**Exercise:**
Lines in the records below that contain the word "устройств" must each be copied.

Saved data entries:

::::::

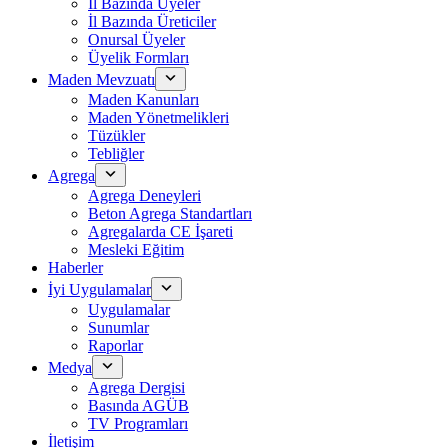
İl Bazında Üyeler
İl Bazında Üreticiler
Onursal Üyeler
Üyelik Formları
Maden Mevzuatı
Maden Kanunları
Maden Yönetmelikleri
Tüzükler
Tebliğler
Agrega
Agrega Deneyleri
Beton Agrega Standartları
Agregalarda CE İşareti
Mesleki Eğitim
Haberler
İyi Uygulamalar
Uygulamalar
Sunumlar
Raporlar
Medya
Agrega Dergisi
Basında AGÜB
TV Programları
İletişim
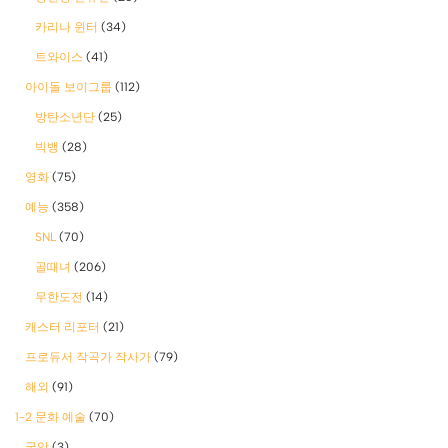
카리나 윈터
(34)
트와이스
(41)
아이돌 보이그룹
(112)
방탄소년단
(25)
빅뱅
(28)
영화
(75)
예능
(358)
SNL
(70)
골때녀
(206)
무한도전
(14)
캐스터 리포터
(21)
프로듀서 작곡가 작사가
(79)
해외
(91)
1-2 문화 예술
(70)
국악
(3)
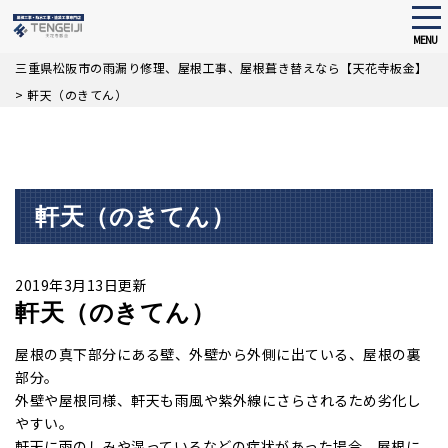
tog
nav
MENU
Skip
三重県松阪市の雨漏り修理、屋根工事、屋根葺き替えなら【天花寺板金】
to
>
軒天（のきてん）
main
content
軒天（のきてん）
2019年3月13日更新
軒天（のきてん）
屋根の真下部分にある壁、外壁から外側に出ている、屋根の裏
部分。
外壁や屋根同様、軒天も雨風や紫外線にさらされるため劣化し
やすい。
軒天に雨のしみや湿っているなどの症状があった場合、屋根に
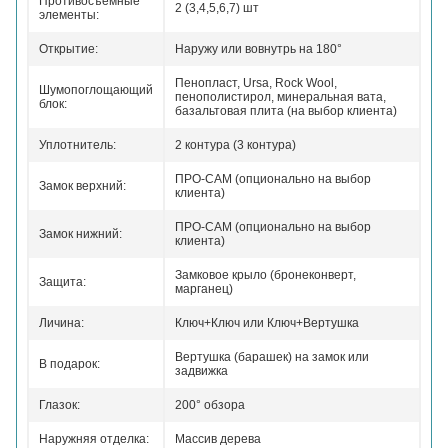
Противосъемные
2 (3,4,5,6,7) шт
элементы:
Открытие:
Наружу или вовнутрь на 180°
Пенопласт, Ursa, Rock Wool,
Шумопоглощающий
пенополистирол, минеральная вата,
блок:
базальтовая плита (на выбор клиента)
Уплотнитель:
2 контура (3 контура)
ПРО-САМ (опционально на выбор
Замок верхний:
клиента)
ПРО-САМ (опционально на выбор
Замок нижний:
клиента)
Замковое крыло (бронеконверт,
Защита:
марганец)
Личина:
Ключ+Ключ или Ключ+Вертушка
Вертушка (барашек) на замок или
В подарок:
задвижка
Глазок:
200° обзора
Наружняя отделка:
Массив дерева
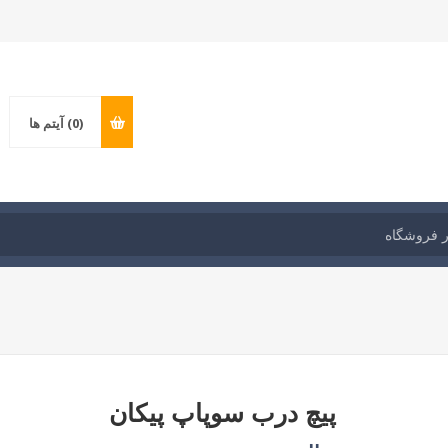
(0)
آیتم ها
پیچ درب سوپاپ پیکان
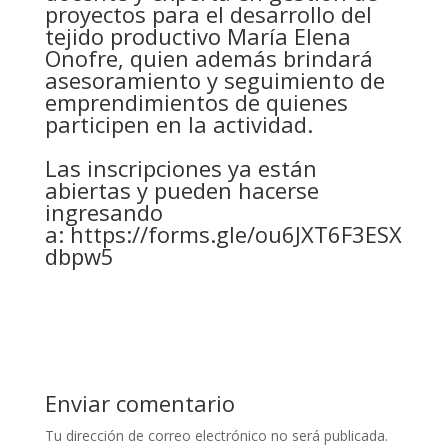
proyectos para el desarrollo del
tejido productivo María Elena
Onofre, quien además brindará
asesoramiento y seguimiento de
emprendimientos de quienes
participen en la actividad.
Las inscripciones ya están
abiertas y pueden hacerse
ingresando
a:
https://forms.gle/ou6JXT6F3ESX
dbpw5
Enviar comentario
Tu dirección de correo electrónico no será publicada.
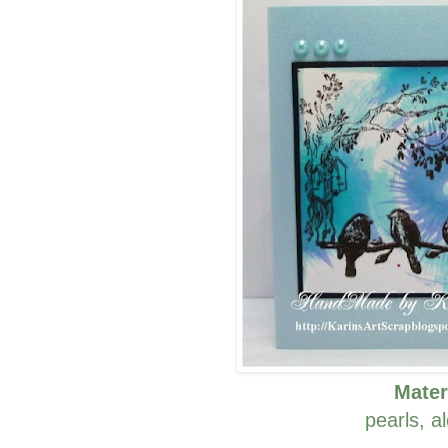
Mater
pearls, a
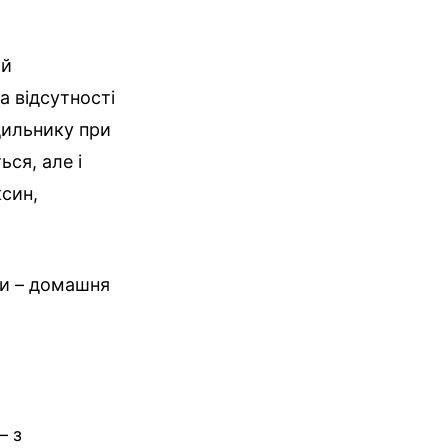
ий
а відсутності
дильнику при
ься, але і
син,
би – домашня
– з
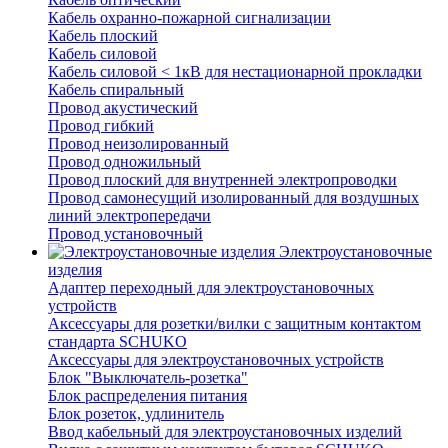
Кабель охранно-пожарной сигнализации
Кабель плоский
Кабель силовой
Кабель силовой < 1кВ для нестационарной прокладки
Кабель спиральный
Провод акустический
Провод гибкий
Провод неизолированный
Провод одножильный
Провод плоский для внутренней электропроводки
Провод самонесущий изолированный для воздушных
линий электропередачи
Провод установочный
Электроустановочные
изделия
Адаптер переходный для электроустановочных
устройств
Аксессуары для розетки/вилки с защитным контактом
стандарта SCHUKO
Аксессуары для электроустановочных устройств
Блок "Выключатель-розетка"
Блок распределения питания
Блок розеток, удлинитель
Ввод кабельный для электроустановочных изделий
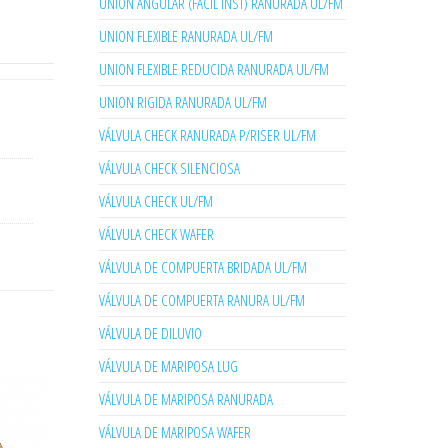
UNION ANGULAR (FACIL INST) RANURADA UL/FM
UNION FLEXIBLE RANURADA UL/FM
UNION FLEXIBLE REDUCIDA RANURADA UL/FM
UNION RIGIDA RANURADA UL/FM
VÁLVULA CHECK RANURADA P/RISER UL/FM
VÁLVULA CHECK SILENCIOSA
VÁLVULA CHECK UL/FM
VÁLVULA CHECK WAFER
VÁLVULA DE COMPUERTA BRIDADA UL/FM
VÁLVULA DE COMPUERTA RANURA UL/FM
VÁLVULA DE DILUVIO
VÁLVULA DE MARIPOSA LUG
VÁLVULA DE MARIPOSA RANURADA
VÁLVULA DE MARIPOSA WAFER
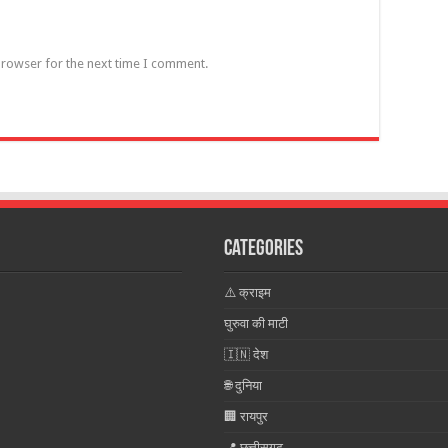
browser for the next time I comment.
Categories
⚠️ क्राइम
घुरुवा की माटी
🇮🇳 देश
🌐 दुनिया
🏢 रायपुर
📍 छत्तीसगढ़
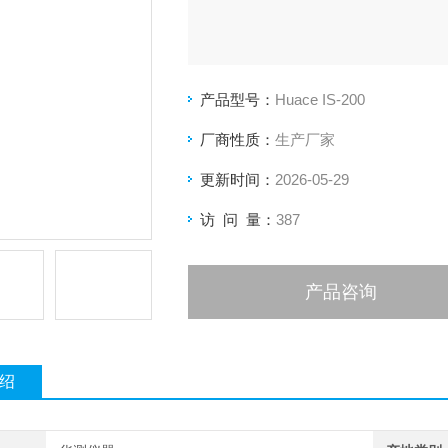
产品型号：
Huace IS-200
厂商性质：
生产厂家
更新时间：
2026-05-29
访 问 量：
387
产品咨询
绍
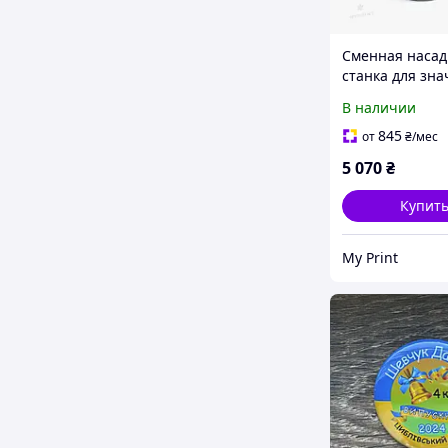
Сменная насад
станка для зна
58 мм (0077)
В наличии
845
от
₴
/мес
5 070
₴
Купит
My Print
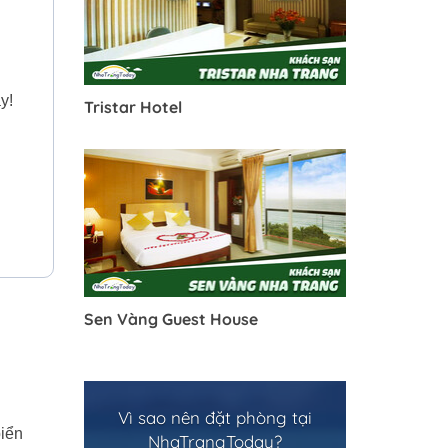
y!
Tristar Hotel
Sen Vàng Guest House
Vì sao nên đặt phòng tại
biển
NhaTrangToday?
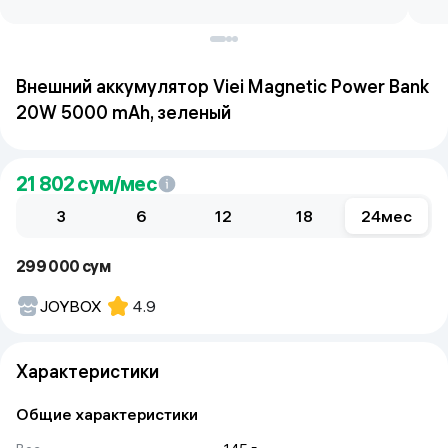
Внешний аккумулятор Viei Magnetic Power Bank
20W 5000 mAh, зеленый
21 802
сум/мес
3
6
12
18
24
мес
299 000 сум
JOYBOX
4.9
Характеристики
Общие характеристики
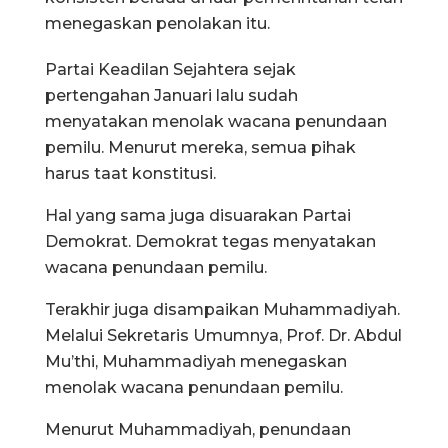
menegaskan penolakan itu.
Partai Keadilan Sejahtera sejak
pertengahan Januari lalu sudah
menyatakan menolak wacana penundaan
pemilu. Menurut mereka, semua pihak
harus taat konstitusi.
Hal yang sama juga disuarakan Partai
Demokrat. Demokrat tegas menyatakan
wacana penundaan pemilu.
Terakhir juga disampaikan Muhammadiyah.
Melalui Sekretaris Umumnya, Prof. Dr. Abdul
Mu’thi, Muhammadiyah menegaskan
menolak wacana penundaan pemilu.
Menurut Muhammadiyah, penundaan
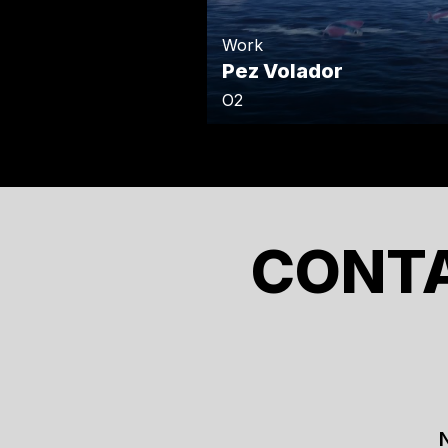
Work
Pez Volador
O2
CONT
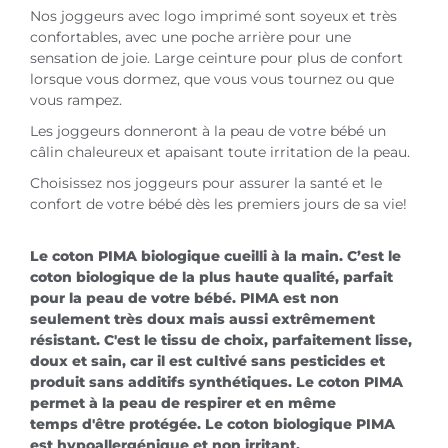
Nos joggeurs avec logo imprimé sont soyeux et très
confortables, avec une poche arrière pour une
sensation de joie. Large ceinture pour plus de confort
lorsque vous dormez, que vous vous tournez ou que
vous rampez.
Les joggeurs donneront à la peau de votre bébé un
câlin chaleureux et apaisant toute irritation de la peau.
Choisissez nos joggeurs pour assurer la santé et le
confort de votre bébé dès les premiers jours de sa vie!
Le coton PIMA biologique cueilli à la main. C’est le
coton biologique de la plus haute qualité, parfait
pour la peau de votre bébé. PIMA est non
seulement très doux mais aussi extrêmement
résistant. C'est le tissu de choix, parfaitement lisse,
doux et sain, car il est cultivé sans pesticides et
produit sans additifs synthétiques. Le coton PIMA
permet à la peau de respirer et en même
temps d'être protégée. Le coton biologique PIMA
est hypoallergénique et non irritant,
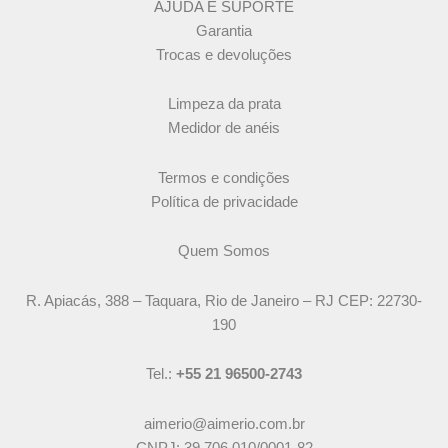
AJUDA E SUPORTE
Garantia
Trocas e devoluções
Limpeza da prata
Medidor de anéis
Termos e condições
Política de privacidade
Quem Somos
R. Apiacás, 388 – Taquara, Rio de Janeiro – RJ CEP: 22730-
190
Tel.:
+55 21 96500-2743
aimerio@aimerio.com.br
CNPJ: 39.706.010/0001-82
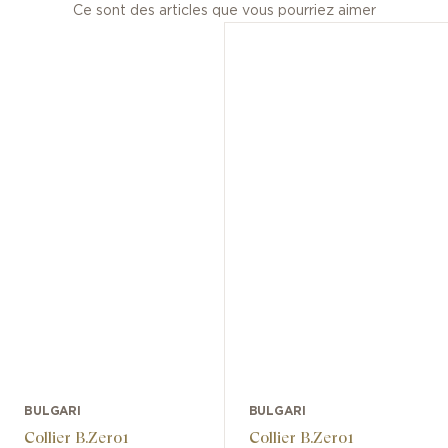
Ce sont des articles que vous pourriez aimer
BULGARI
BULGARI
Collier B.Zero1
Collier B.Zero1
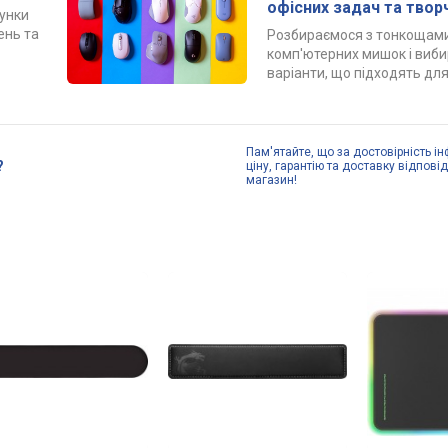
офісних задач та твор
рунки
ень та
Розбираємося з тонкощами
комп'ютерних мишок і виб
варіанти, що підходять для
Пам'ятайте, що за достовірність ін
?
ціну, гарантію та доставку відпові
магазин!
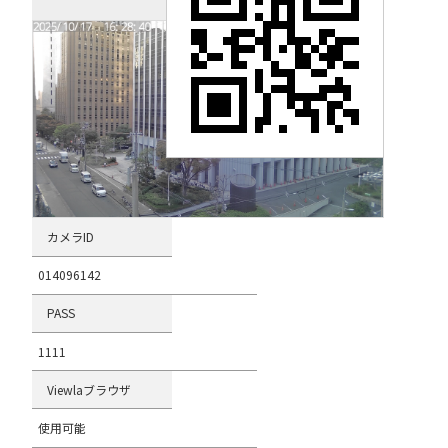
IPC-07FHDⅡ
カメラID
014096142
PASS
1111
Viewlaブラウザ
使用可能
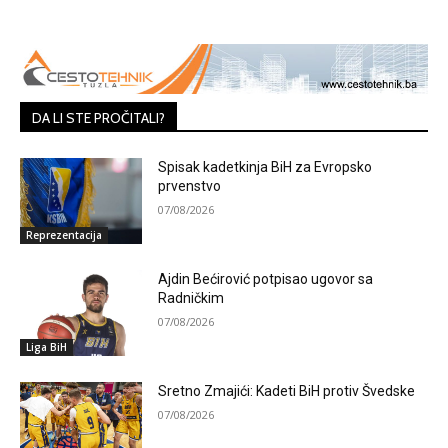
DA LI STE PROČITALI?
Spisak kadetkinja BiH za Evropsko
prvenstvo
07/08/2026
Reprezentacija
Ajdin Bećirović potpisao ugovor sa
Radničkim
07/08/2026
Liga BiH
Sretno Zmajići: Kadeti BiH protiv Švedske
07/08/2026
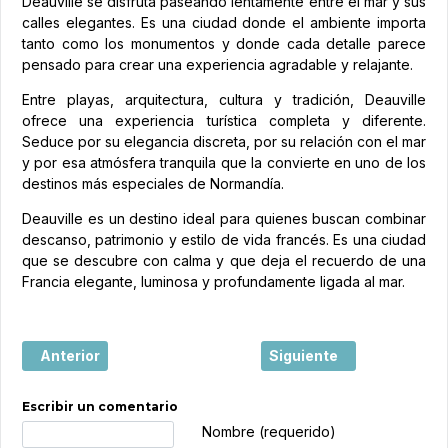
Deauville se disfruta paseando lentamente entre el mar y sus
calles elegantes. Es una ciudad donde el ambiente importa
tanto como los monumentos y donde cada detalle parece
pensado para crear una experiencia agradable y relajante.
Entre playas, arquitectura, cultura y tradición, Deauville
ofrece una experiencia turística completa y diferente.
Seduce por su elegancia discreta, por su relación con el mar
y por esa atmósfera tranquila que la convierte en uno de los
destinos más especiales de Normandía.
Deauville es un destino ideal para quienes buscan combinar
descanso, patrimonio y estilo de vida francés. Es una ciudad
que se descubre con calma y que deja el recuerdo de una
Francia elegante, luminosa y profundamente ligada al mar.
Artículo anterior: Annecy, entre lago alpino y encanto rom
Artículo siguiente: Colm
Anterior
Siguiente
Escribir un comentario
Texto de comentario
Nombre (requerido)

::::::

**Result of this exercise:**
устройств
Аксессуары для электроустановочных устройств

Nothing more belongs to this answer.